What you will do:
Copy each line below in which the string "advertising" occurs.

[Records contained in a dataset]
****************************************
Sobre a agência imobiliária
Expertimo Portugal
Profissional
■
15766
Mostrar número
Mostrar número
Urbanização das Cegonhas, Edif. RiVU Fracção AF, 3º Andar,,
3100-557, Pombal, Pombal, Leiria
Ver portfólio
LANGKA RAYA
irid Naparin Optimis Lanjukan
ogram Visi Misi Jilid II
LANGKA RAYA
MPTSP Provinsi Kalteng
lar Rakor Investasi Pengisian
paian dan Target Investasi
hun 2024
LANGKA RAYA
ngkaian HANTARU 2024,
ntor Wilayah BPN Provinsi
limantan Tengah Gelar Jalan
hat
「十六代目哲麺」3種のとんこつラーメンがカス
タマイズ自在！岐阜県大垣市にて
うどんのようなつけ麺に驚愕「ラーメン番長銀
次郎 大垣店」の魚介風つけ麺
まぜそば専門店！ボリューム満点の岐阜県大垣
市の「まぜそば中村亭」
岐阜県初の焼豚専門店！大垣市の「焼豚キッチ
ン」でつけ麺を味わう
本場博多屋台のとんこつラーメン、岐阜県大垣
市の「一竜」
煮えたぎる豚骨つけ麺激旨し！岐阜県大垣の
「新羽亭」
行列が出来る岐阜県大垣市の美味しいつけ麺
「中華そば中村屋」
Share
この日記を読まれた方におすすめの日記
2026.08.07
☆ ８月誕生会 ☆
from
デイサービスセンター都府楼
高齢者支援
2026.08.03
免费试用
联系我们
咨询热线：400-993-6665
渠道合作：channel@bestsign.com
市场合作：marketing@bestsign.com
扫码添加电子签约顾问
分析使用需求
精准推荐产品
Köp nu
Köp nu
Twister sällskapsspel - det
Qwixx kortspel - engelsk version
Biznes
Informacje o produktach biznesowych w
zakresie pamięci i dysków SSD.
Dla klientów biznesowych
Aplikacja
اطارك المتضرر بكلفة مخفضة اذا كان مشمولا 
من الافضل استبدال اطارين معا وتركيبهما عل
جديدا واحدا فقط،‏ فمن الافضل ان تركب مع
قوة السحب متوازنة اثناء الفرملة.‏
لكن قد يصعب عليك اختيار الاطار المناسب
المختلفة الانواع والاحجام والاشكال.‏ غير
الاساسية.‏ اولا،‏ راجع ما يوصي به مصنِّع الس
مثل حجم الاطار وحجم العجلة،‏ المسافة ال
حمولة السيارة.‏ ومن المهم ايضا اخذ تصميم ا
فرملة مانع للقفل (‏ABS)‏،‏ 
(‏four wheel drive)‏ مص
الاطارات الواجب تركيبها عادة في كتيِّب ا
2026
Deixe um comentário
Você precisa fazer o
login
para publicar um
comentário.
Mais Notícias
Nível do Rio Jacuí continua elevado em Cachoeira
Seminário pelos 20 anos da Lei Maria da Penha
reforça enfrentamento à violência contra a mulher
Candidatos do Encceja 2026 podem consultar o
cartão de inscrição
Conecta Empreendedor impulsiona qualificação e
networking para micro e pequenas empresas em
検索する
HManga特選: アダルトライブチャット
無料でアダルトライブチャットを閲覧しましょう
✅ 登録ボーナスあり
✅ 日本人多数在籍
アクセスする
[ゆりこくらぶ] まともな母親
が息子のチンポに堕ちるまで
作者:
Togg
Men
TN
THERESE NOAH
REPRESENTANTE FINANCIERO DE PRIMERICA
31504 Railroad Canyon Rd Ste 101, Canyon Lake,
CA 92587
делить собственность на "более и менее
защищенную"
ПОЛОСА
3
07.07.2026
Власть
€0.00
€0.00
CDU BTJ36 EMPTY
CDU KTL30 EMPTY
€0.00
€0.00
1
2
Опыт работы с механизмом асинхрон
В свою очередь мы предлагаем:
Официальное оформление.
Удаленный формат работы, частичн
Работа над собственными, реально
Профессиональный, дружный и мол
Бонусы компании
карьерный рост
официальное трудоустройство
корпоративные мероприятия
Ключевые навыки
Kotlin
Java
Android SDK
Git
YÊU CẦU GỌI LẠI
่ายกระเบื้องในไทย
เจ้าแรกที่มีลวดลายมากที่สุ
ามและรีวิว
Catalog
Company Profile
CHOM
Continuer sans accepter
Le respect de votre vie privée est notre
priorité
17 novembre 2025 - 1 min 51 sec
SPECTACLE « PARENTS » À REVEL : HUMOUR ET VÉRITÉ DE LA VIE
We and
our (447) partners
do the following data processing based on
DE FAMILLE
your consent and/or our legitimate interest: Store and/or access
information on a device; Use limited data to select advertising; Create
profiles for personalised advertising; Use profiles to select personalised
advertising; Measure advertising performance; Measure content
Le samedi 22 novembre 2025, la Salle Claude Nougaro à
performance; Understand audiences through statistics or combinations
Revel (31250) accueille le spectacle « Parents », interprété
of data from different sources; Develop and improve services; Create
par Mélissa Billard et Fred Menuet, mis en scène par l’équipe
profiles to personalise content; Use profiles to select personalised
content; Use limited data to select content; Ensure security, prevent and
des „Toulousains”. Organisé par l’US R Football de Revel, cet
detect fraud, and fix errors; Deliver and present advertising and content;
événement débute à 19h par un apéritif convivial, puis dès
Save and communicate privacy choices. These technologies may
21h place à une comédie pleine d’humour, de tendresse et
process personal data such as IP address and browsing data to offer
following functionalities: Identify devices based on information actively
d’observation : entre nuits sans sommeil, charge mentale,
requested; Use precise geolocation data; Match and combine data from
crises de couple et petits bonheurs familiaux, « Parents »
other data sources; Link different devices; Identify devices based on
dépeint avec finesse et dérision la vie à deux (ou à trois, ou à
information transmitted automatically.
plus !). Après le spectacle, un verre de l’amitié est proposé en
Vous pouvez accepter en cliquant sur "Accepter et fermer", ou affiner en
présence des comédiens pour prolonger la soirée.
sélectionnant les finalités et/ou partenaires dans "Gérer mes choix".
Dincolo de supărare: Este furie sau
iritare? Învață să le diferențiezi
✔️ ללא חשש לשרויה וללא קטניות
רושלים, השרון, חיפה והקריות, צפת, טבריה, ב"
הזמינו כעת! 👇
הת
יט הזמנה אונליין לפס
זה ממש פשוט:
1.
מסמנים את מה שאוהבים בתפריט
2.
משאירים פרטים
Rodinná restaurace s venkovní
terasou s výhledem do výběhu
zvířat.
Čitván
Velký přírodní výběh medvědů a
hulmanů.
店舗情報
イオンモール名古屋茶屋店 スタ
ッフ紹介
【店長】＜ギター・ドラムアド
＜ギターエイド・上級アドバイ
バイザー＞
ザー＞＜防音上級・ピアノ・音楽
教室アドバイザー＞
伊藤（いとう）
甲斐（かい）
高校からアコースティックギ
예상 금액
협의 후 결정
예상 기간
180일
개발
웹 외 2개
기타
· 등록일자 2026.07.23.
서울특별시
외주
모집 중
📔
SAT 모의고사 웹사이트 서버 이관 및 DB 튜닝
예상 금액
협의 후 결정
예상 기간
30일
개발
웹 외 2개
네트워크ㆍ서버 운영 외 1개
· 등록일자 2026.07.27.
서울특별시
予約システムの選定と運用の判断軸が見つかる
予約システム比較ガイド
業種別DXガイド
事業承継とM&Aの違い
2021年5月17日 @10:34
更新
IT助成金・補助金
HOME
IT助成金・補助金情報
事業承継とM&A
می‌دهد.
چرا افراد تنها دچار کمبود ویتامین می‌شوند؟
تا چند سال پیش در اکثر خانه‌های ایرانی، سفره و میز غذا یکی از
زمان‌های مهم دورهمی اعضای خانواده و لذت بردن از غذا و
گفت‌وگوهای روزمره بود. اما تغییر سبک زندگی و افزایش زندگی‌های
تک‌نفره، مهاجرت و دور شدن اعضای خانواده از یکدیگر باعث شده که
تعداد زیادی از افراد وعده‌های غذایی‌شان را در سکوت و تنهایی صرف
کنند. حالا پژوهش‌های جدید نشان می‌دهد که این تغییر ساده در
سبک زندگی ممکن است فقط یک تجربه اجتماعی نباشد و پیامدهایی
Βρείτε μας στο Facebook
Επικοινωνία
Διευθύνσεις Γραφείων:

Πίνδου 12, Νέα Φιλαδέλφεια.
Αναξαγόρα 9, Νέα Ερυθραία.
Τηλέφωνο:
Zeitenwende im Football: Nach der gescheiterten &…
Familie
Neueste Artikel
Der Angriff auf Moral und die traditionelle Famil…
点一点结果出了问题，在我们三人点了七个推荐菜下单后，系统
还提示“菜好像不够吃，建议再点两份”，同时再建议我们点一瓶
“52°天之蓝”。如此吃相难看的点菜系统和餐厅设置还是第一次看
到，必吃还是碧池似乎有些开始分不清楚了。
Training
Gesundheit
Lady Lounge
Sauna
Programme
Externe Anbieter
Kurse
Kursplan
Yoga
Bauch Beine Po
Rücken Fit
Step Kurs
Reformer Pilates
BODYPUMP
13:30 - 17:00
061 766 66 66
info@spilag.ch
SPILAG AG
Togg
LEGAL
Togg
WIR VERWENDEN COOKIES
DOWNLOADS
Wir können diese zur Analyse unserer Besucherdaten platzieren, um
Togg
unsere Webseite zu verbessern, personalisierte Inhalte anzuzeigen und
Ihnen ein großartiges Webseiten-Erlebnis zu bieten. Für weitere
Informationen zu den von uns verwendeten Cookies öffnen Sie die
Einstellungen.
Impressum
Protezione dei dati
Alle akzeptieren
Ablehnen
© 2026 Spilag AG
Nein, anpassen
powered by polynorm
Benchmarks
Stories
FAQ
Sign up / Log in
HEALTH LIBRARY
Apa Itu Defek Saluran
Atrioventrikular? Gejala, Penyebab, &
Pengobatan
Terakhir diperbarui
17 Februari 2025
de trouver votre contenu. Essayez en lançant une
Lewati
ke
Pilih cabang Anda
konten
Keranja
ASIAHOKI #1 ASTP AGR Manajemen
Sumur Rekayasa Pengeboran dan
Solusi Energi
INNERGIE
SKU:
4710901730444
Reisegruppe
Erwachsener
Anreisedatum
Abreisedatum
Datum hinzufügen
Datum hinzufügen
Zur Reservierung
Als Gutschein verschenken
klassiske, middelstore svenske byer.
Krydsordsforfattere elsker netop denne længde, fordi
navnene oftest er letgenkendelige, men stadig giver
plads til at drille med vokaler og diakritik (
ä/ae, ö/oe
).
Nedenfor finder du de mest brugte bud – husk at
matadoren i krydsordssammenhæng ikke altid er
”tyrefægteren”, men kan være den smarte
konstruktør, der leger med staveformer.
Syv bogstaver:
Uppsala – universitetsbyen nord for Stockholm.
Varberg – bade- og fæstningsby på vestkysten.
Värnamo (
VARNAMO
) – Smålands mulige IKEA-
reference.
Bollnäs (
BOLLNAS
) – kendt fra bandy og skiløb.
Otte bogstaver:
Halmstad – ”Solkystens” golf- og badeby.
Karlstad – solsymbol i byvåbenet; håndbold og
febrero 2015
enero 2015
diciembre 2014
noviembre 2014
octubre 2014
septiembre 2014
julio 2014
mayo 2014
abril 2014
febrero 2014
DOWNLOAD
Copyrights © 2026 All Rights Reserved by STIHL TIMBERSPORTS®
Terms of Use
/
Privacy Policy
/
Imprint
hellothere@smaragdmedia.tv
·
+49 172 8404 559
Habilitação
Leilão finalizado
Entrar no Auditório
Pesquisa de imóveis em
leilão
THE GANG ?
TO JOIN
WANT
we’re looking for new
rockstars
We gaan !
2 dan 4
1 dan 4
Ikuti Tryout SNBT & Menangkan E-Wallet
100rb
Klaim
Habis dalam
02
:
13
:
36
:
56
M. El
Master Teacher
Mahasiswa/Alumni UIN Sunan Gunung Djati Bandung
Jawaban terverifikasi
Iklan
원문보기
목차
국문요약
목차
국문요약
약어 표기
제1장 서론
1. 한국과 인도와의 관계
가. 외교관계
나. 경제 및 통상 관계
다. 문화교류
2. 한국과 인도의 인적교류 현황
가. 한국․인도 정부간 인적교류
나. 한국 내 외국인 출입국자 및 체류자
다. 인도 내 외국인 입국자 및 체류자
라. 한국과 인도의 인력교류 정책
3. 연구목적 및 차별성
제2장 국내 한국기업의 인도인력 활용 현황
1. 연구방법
****************************************
Response to this exercise:
information on a device; Use limited data to select advertising; Create
profiles for personalised advertising; Use profiles to select personalised
advertising; Measure advertising performance; Measure content
detect fraud, and fix errors; Deliver and present advertising and content;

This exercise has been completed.